Functional brain imaging has substantially contributed to our understanding of specialised areas and large-scale networks in the human brain. This has also allowed "brain reading" applications relating distributed activity patterns to mental states. We will describe recent real-time brain reading applications that provide new therapeutic applications of fMRI. More specifically, we will describe that fMRI neurofeedback has been successfully used to reduce symptoms in depression and Parkinson's disease, and how a communication brain computer interface allows "locked-in" patients to communicate solely based on evoked spatio-temporal activity patterns.

While successful, fMRI currently targets a level of resolution that does not allow inferring the sub-categorical feature representations used by the brain. In the second part of the talk, we will argue that understanding mesoscopic functional organizations within brain areas is now in reach when using ultra-high magnetic field scanners (7 Tesla and higher).

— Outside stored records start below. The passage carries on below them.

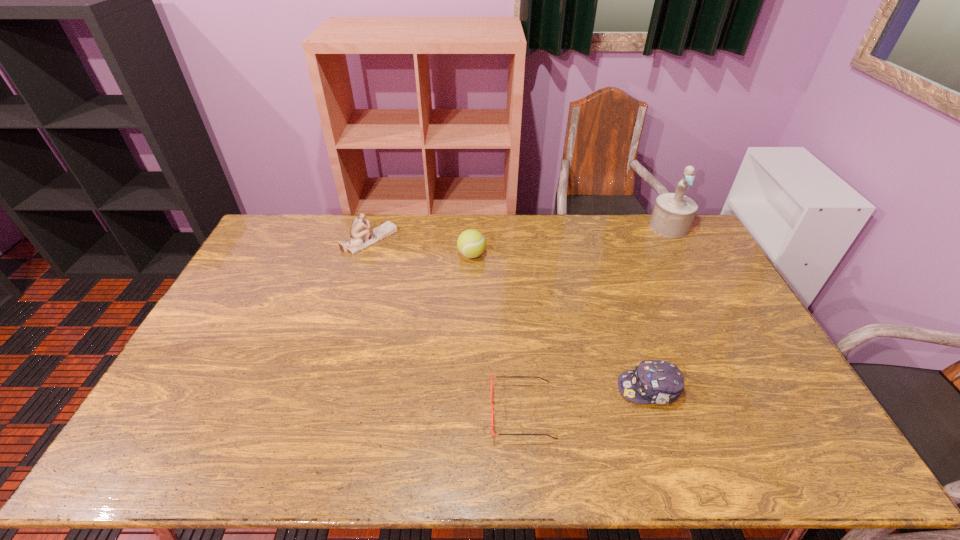 At what (x,y) coordinates should I click in order to perform the action: click on vacant space at the near right corner. Please return your answer as a coordinate pair (x, y). The width and height of the screenshot is (960, 540). Looking at the image, I should click on (821, 446).

The height and width of the screenshot is (540, 960). I want to click on vacant region between the third object from right to left and the second shortest object, so click(x=586, y=400).

Locate an element on the screen. vacant area that lies between the tennis ball and the shortest object is located at coordinates (497, 333).

The width and height of the screenshot is (960, 540). Identify the location of free space between the tallest object and the shortest object. (595, 319).

Where is `vacant space that is in between the third object from left to right and the tallest object`? Image resolution: width=960 pixels, height=540 pixels. vacant space that is in between the third object from left to right and the tallest object is located at coordinates (595, 319).

The height and width of the screenshot is (540, 960). Find the location of `empty space that is in between the third tallest object and the tallest object`. empty space that is in between the third tallest object and the tallest object is located at coordinates [570, 241].

You are a GUI agent. You are given a task and a screenshot of the screen. Output one action in this format:
    pyautogui.click(x=<x>, y=<y>)
    Task: Click on the free spot between the right figurine and the spectacles
    This screenshot has width=960, height=540.
    Given the screenshot: What is the action you would take?
    pyautogui.click(x=595, y=319)

I want to click on free space between the tennis ball and the spectacles, so click(497, 333).

Locate an element on the screen. free space between the second shortest object and the spectacles is located at coordinates (586, 400).

Image resolution: width=960 pixels, height=540 pixels. I want to click on free point between the shortest object and the taller figurine, so click(595, 319). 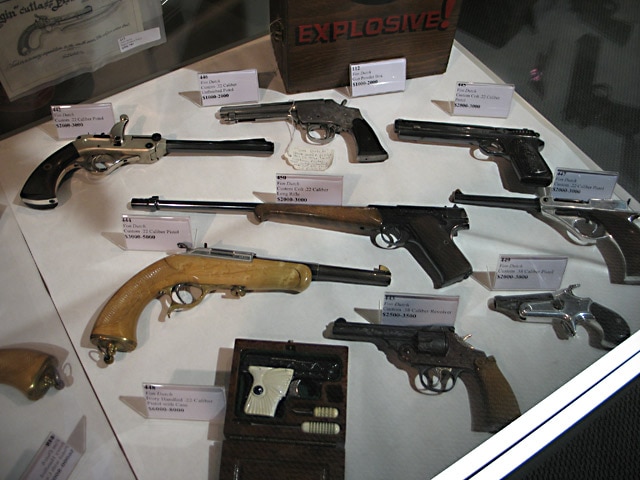 You are a GUI agent. You are given a task and a screenshot of the screen. Output one action in this format:
    pyautogui.click(x=<x>, y=<y>)
    Task: Click on the glass case
    The image size is (640, 480).
    Given the screenshot: What is the action you would take?
    pyautogui.click(x=195, y=18), pyautogui.click(x=605, y=73), pyautogui.click(x=555, y=50) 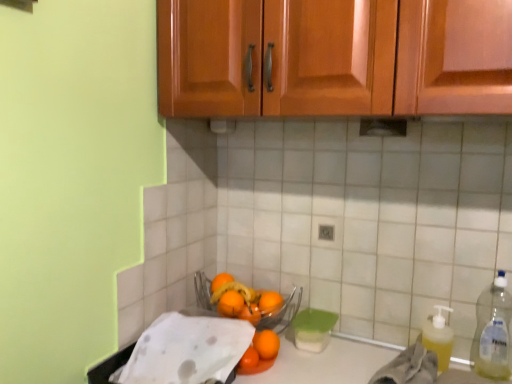 What are the coordinates of `orange matte at center, the 4th orange in the back-to-front sequence` in the screenshot? It's located at (230, 304).

Image resolution: width=512 pixels, height=384 pixels. In order to click on orange matte at center, the 4th orange in the front-to-back sequence in this screenshot , I will do `click(250, 313)`.

Find the location of a particular element. This screenshot has width=512, height=384. yellow translucent liquid at lower right, positioned as the first material in right-to-left order is located at coordinates (409, 367).

What do you see at coordinates (220, 281) in the screenshot?
I see `orange matte at center, acting as the fifth orange starting from the front` at bounding box center [220, 281].

Measure the distance between point (256, 336) and camera.

1.22 meters.

Measure the distance between orange matte at center, the 5th orange from the back, and camera.

A distance of 1.16 meters exists between orange matte at center, the 5th orange from the back, and camera.

Measure the distance between point (489, 346) and camera.

The distance of point (489, 346) from camera is 1.13 meters.

Identify the location of white paper towel at lower left, which is the first material from left to right. (186, 350).

Is white paper towel at lower left, which is the second material in right-to-left order, behind orange matte at center, the first orange positioned from the back?

No, white paper towel at lower left, which is the second material in right-to-left order, is closer to the camera.

Does white paper towel at lower left, which is the second material in right-to-left order, appear on the left side of orange matte at center, the first orange positioned from the back?

Correct, you'll find white paper towel at lower left, which is the second material in right-to-left order, to the left of orange matte at center, the first orange positioned from the back.

Does white paper towel at lower left, which is the first material from left to right, touch orange matte at center, the first orange positioned from the back?

They are not placed beside each other.

Which material is the 2nd one when counting from the front of the orange matte at center, acting as the fifth orange starting from the front? Please provide its 2D coordinates.

[(186, 350)]

Considering the positions of point (440, 328) and point (270, 355), is point (440, 328) closer or farther from the camera than point (270, 355)?

Clearly, point (440, 328) is closer to the camera than point (270, 355).

Is yellow translucent liquid at right surrounding orange matte at center, the 5th orange from the back?

No, orange matte at center, the 5th orange from the back, is located outside of yellow translucent liquid at right.

Are yellow translucent liquid at right and orange matte at center, which is the 1th orange in front-to-back order, far apart?

No, yellow translucent liquid at right is in close proximity to orange matte at center, which is the 1th orange in front-to-back order.

Looking at their sizes, would you say orange matte at center, the 5th orange from the back, is wider or thinner than orange matte at center, the 4th orange in the front-to-back sequence?

Clearly, orange matte at center, the 5th orange from the back, has more width compared to orange matte at center, the 4th orange in the front-to-back sequence.

Considering the positions of objects orange matte at center, which is the 1th orange in front-to-back order, and orange matte at center, the 4th orange in the front-to-back sequence, in the image provided, who is in front, orange matte at center, which is the 1th orange in front-to-back order, or orange matte at center, the 4th orange in the front-to-back sequence,?

orange matte at center, which is the 1th orange in front-to-back order, is more forward.

Considering the relative sizes of orange matte at center, the 5th orange from the back, and orange matte at center, the 4th orange in the front-to-back sequence, in the image provided, is orange matte at center, the 5th orange from the back, bigger than orange matte at center, the 4th orange in the front-to-back sequence,?

Yes.

Could you tell me if orange matte at center, the 5th orange from the back, is turned towards orange matte at center, the 4th orange in the front-to-back sequence?

No, orange matte at center, the 5th orange from the back, does not turn towards orange matte at center, the 4th orange in the front-to-back sequence.

Does orange matte at center, acting as the fifth orange starting from the front, turn towards white paper towel at lower left, which is the second material in right-to-left order?

Yes, orange matte at center, acting as the fifth orange starting from the front, is oriented towards white paper towel at lower left, which is the second material in right-to-left order.

Which of these two, orange matte at center, the first orange positioned from the back, or white paper towel at lower left, which is the second material in right-to-left order, stands taller?

Standing taller between the two is white paper towel at lower left, which is the second material in right-to-left order.

In the scene shown: Can you tell me how much orange matte at center, acting as the fifth orange starting from the front, and white paper towel at lower left, which is the first material from left to right, differ in facing direction?

The angle between the facing direction of orange matte at center, acting as the fifth orange starting from the front, and the facing direction of white paper towel at lower left, which is the first material from left to right, is 2.2 degrees.

In the scene shown: Is orange matte at center, the first orange positioned from the back, outside of white paper towel at lower left, which is the first material from left to right?

Yes.

Is orange matte at center, the 4th orange in the front-to-back sequence, turned away from orange matte at center, the 4th orange in the back-to-front sequence?

No, orange matte at center, the 4th orange in the back-to-front sequence, is not at the back of orange matte at center, the 4th orange in the front-to-back sequence.

Which object is positioned more to the right, orange matte at center, the 4th orange in the front-to-back sequence, or orange matte at center, the 4th orange in the back-to-front sequence?

Positioned to the right is orange matte at center, the 4th orange in the front-to-back sequence.

Does point (256, 324) come farther from viewer compared to point (227, 292)?

No, it is not.

Where is `the 2nd orange positioned below the orange matte at center, which is the second orange from front to back (from a real-world perspective)`? This screenshot has width=512, height=384. the 2nd orange positioned below the orange matte at center, which is the second orange from front to back (from a real-world perspective) is located at coordinates (250, 313).

From the image's perspective, is orange matte at center, acting as the 2th orange starting from the back, on top of clear plastic bottle at right?

No, from the image's perspective, orange matte at center, acting as the 2th orange starting from the back, is not over clear plastic bottle at right.

Which object is wider, orange matte at center, the 4th orange in the front-to-back sequence, or clear plastic bottle at right?

With larger width is clear plastic bottle at right.

Which is in front, orange matte at center, acting as the 2th orange starting from the back, or clear plastic bottle at right?

clear plastic bottle at right is more forward.

Between yellow translucent liquid at right and clear plastic bottle at right, which one has larger size?

With larger size is clear plastic bottle at right.

Is yellow translucent liquid at right inside the boundaries of clear plastic bottle at right, or outside?

yellow translucent liquid at right is not enclosed by clear plastic bottle at right.

Does point (431, 316) appear closer or farther from the camera than point (479, 345)?

Point (431, 316) appears to be farther away from the viewer than point (479, 345).

The image size is (512, 384). I want to click on cleaning product behind the clear plastic bottle at right, so click(438, 337).

Where is `material that is the 2nd object located in front of the orange matte at center, the first orange positioned from the back`? material that is the 2nd object located in front of the orange matte at center, the first orange positioned from the back is located at coordinates (186, 350).

The width and height of the screenshot is (512, 384). Find the location of `the 2nd orange located beneath the yellow translucent liquid at right (from a real-world perspective)`. the 2nd orange located beneath the yellow translucent liquid at right (from a real-world perspective) is located at coordinates (266, 344).

From the image, which object appears to be farther from orange matte at center, acting as the 2th orange starting from the back, yellow translucent liquid at lower right, positioned as the 2th material in left-to-right order, or orange matte at center, which is the 1th orange in front-to-back order?

yellow translucent liquid at lower right, positioned as the 2th material in left-to-right order, lies further to orange matte at center, acting as the 2th orange starting from the back, than the other object.

Estimate the real-world distances between objects in this image. Which object is closer to clear plastic bottle at right, yellow translucent liquid at right or orange matte at center, the first orange positioned from the back?

The object closer to clear plastic bottle at right is yellow translucent liquid at right.

In the scene shown: Which object lies nearer to the anchor point orange matte at center, the 5th orange from the back, orange matte at center, the first orange positioned from the back, or orange matte at center, the 4th orange in the front-to-back sequence?

Based on the image, orange matte at center, the 4th orange in the front-to-back sequence, appears to be nearer to orange matte at center, the 5th orange from the back.

When comparing their distances from orange matte at center, the first orange positioned from the back, does orange matte at center, the 5th orange from the back, or orange matte at center, the 3th orange positioned from the front, seem further?

orange matte at center, the 5th orange from the back, is positioned further to the anchor orange matte at center, the first orange positioned from the back.

Considering their positions, is orange matte at center, the first orange positioned from the back, positioned further to yellow translucent liquid at lower right, positioned as the first material in right-to-left order, than orange matte at center, the 4th orange in the back-to-front sequence?

Based on the image, orange matte at center, the first orange positioned from the back, appears to be further to yellow translucent liquid at lower right, positioned as the first material in right-to-left order.

Based on their spatial positions, is orange matte at center, the 3th orange positioned from the front, or white paper towel at lower left, which is the first material from left to right, further from yellow translucent liquid at right?

white paper towel at lower left, which is the first material from left to right, lies further to yellow translucent liquid at right than the other object.

When comparing their distances from orange matte at center, the 5th orange from the back, does orange matte at center, acting as the fifth orange starting from the front, or orange matte at center, arranged as the 3th orange when viewed from the back, seem closer?

orange matte at center, arranged as the 3th orange when viewed from the back.

Looking at this image, when comparing their distances from orange matte at center, the first orange positioned from the back, does orange matte at center, arranged as the 3th orange when viewed from the back, or yellow translucent liquid at right seem further?

Based on the image, yellow translucent liquid at right appears to be further to orange matte at center, the first orange positioned from the back.

You are a GUI agent. You are given a task and a screenshot of the screen. Output one action in this format:
    pyautogui.click(x=<x>, y=<y>)
    Task: Click on the orange that lies between orange matte at center, arranged as the 3th orange when viewed from the back, and orange matte at center, which is the 1th orange in front-to-back order, from top to bottom
    Image resolution: width=512 pixels, height=384 pixels.
    Given the screenshot: What is the action you would take?
    pyautogui.click(x=250, y=313)

You are a GUI agent. You are given a task and a screenshot of the screen. Output one action in this format:
    pyautogui.click(x=<x>, y=<y>)
    Task: Click on the orange between orange matte at center, the 4th orange in the back-to-front sequence, and orange matte at center, the 5th orange from the back
    This screenshot has height=384, width=512.
    Given the screenshot: What is the action you would take?
    pyautogui.click(x=250, y=313)

At what (x,y) coordinates should I click in order to perform the action: click on material between orange matte at center, acting as the 2th orange starting from the back, and yellow translucent liquid at right. Please return your answer as a coordinate pair (x, y). The height and width of the screenshot is (384, 512). Looking at the image, I should click on (409, 367).

Find the location of a particular element. The image size is (512, 384). orange situated between orange matte at center, which is the 1th orange in front-to-back order, and yellow translucent liquid at lower right, positioned as the first material in right-to-left order, from left to right is located at coordinates (270, 302). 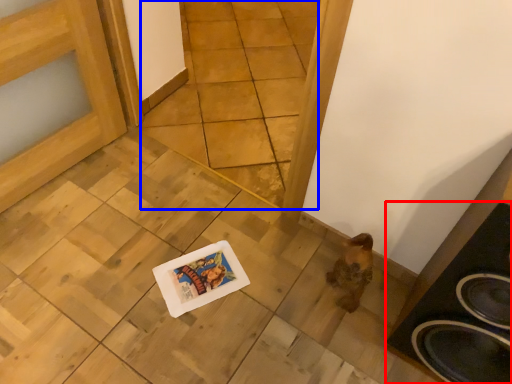 Question: Which of the following is the closest to the observer, speaker (highlighted by a red box) or tile (highlighted by a blue box)?

Choices:
 (A) speaker
 (B) tile

Answer: (A) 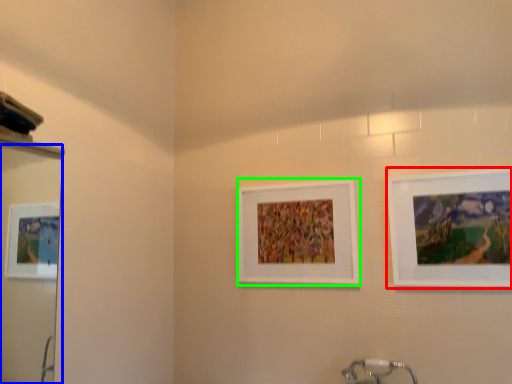 Question: Estimate the real-world distances between objects in this image. Which object is closer to picture frame (highlighted by a red box), mirror (highlighted by a blue box) or picture frame (highlighted by a green box)?

Choices:
 (A) mirror
 (B) picture frame

Answer: (B) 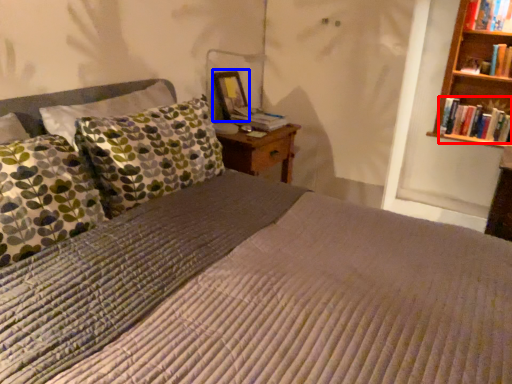 Question: Which point is further to the camera, book (highlighted by a red box) or picture frame (highlighted by a blue box)?

Choices:
 (A) book
 (B) picture frame

Answer: (A) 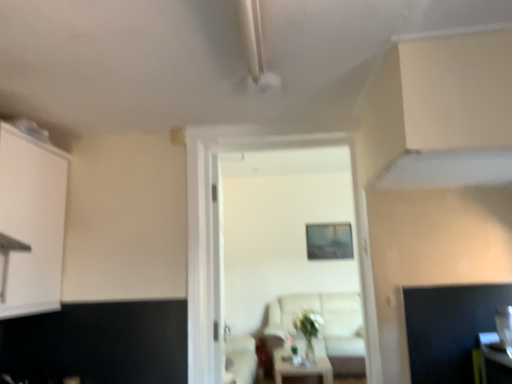 Question: Is white wooden door at center bigger or smaller than transparent glass door at center?

Choices:
 (A) big
 (B) small

Answer: (A)

Question: From the image's perspective, is white wooden door at center positioned above or below transparent glass door at center?

Choices:
 (A) below
 (B) above

Answer: (B)

Question: Estimate the real-world distances between objects in this image. Which object is farther from the white glossy table at center?

Choices:
 (A) white matte cabinet at left
 (B) transparent glass door at center
 (C) beige fabric couch at center
 (D) white wooden door at center

Answer: (A)

Question: Estimate the real-world distances between objects in this image. Which object is farther from the beige fabric couch at center?

Choices:
 (A) white glossy table at center
 (B) white matte cabinet at left
 (C) white wooden door at center
 (D) transparent glass door at center

Answer: (B) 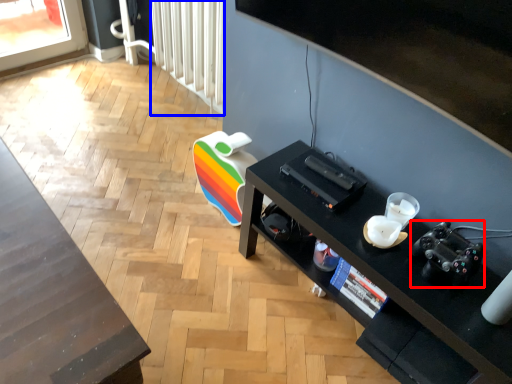 Question: Among these objects, which one is nearest to the camera, video camera (highlighted by a red box) or radiator (highlighted by a blue box)?

Choices:
 (A) video camera
 (B) radiator

Answer: (A) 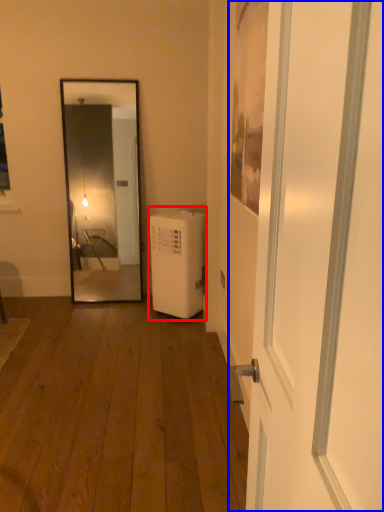 Question: Which object is further to the camera taking this photo, dish washer (highlighted by a red box) or door (highlighted by a blue box)?

Choices:
 (A) dish washer
 (B) door

Answer: (A) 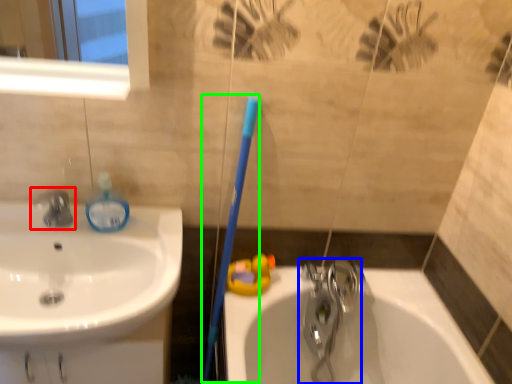 Question: Estimate the real-world distances between objects in this image. Which object is closer to tap (highlighted by a red box), tap (highlighted by a blue box) or toothbrush (highlighted by a green box)?

Choices:
 (A) tap
 (B) toothbrush

Answer: (B) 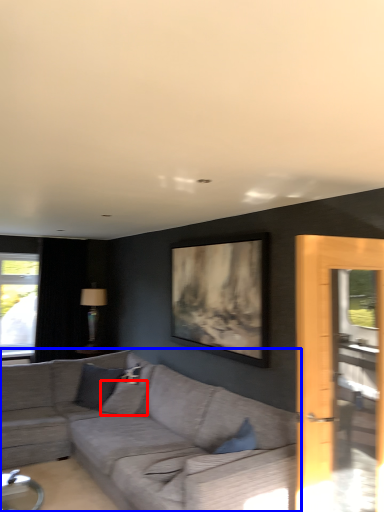 Question: Which object appears closest to the camera in this image, pillow (highlighted by a red box) or studio couch (highlighted by a blue box)?

Choices:
 (A) pillow
 (B) studio couch

Answer: (B) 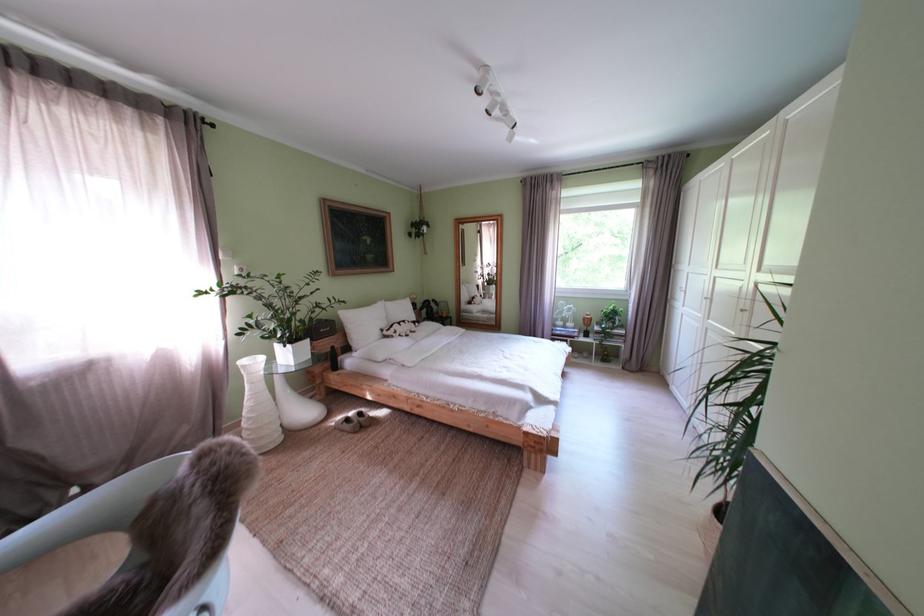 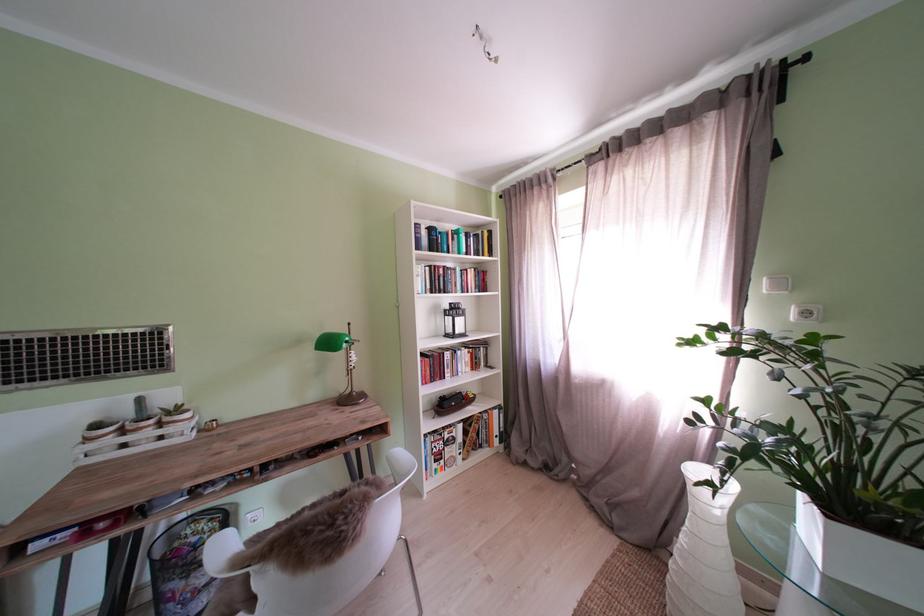 The point at [126,90] is marked in the first image. Where is the corresponding point in the second image?

(681, 116) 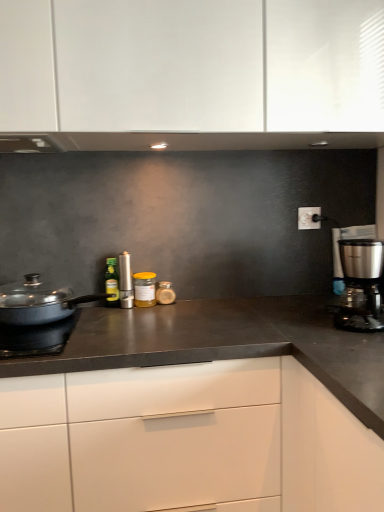 Locate an element on the screen. free space to the right of matte black pan at left is located at coordinates [x=162, y=319].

These devices allow sub-millimeter functional resolution opening the possibility to study the human brain at the level of cortical columns and cortical layers. Recent human fMRI studies at 7 Tesla have indeed been able to reveal columnar-level organizations in the visual areas V1 and V5 and ongoing studies currently extend this approach to many specialized mid-level areas in the visual, auditory and multisensory cortex. Combined with advanced neural network modelling, these studies are first important steps that help to clarify how the human mind emerges from feature representations and their interactions in the human brain.